## TASK TO COMPLETE
Make a tally of the lines in the records that include the string "Regały", and give only that number.

Saved entries
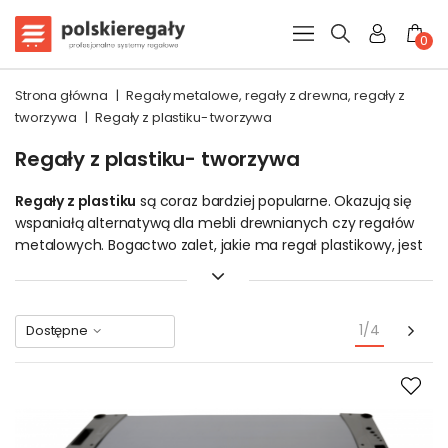
0
Strona główna
|
Regały metalowe, regały z drewna, regały z
tworzywa
|
Regały z plastiku- tworzywa
Regały z plastiku- tworzywa
Regały z plastiku
są coraz bardziej popularne. Okazują się
wspaniałą alternatywą dla mebli drewnianych czy regałów
metalowych. Bogactwo zalet, jakie ma regał plastikowy, jest
ogromne. Regały z tworzywa sztucznego, w prosty sposób
można dostosować do wymogów pomieszczenia. Materiał
ten jest łatwy w obróbce. Wystarczy piłka do metalu
Nas
1/4
Dostępne
(brzeszczot), aby przyciąć półki na szerokość czy filary na
wysokość. Poszczególne elementy pozwalają tworzyć
ciekawe rozbudowane ścianki regałowe według własnego
pomysłu. Niska
cena produktu
i estetyczny design.
Półki
zaopatrzone w organizery do przechowywania
narzędzi
. To
w przypadku regałów Jupiter i Tytan.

## RESULT OF THE EXERCISE
5